→ Exercise brief: Only the count is needed. Count the lines below with the word "Packet" in them.

→ Source material:

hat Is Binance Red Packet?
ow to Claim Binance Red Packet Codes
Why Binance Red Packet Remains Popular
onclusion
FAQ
---
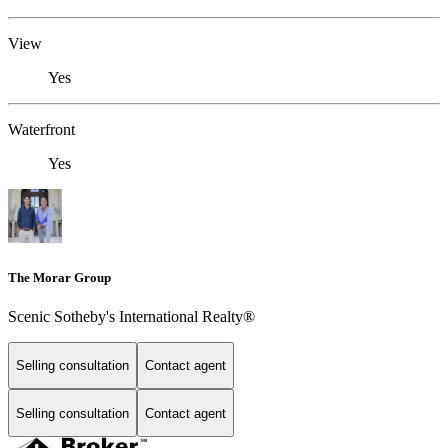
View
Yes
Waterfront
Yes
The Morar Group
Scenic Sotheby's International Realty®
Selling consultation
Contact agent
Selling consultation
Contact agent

→ Output: 3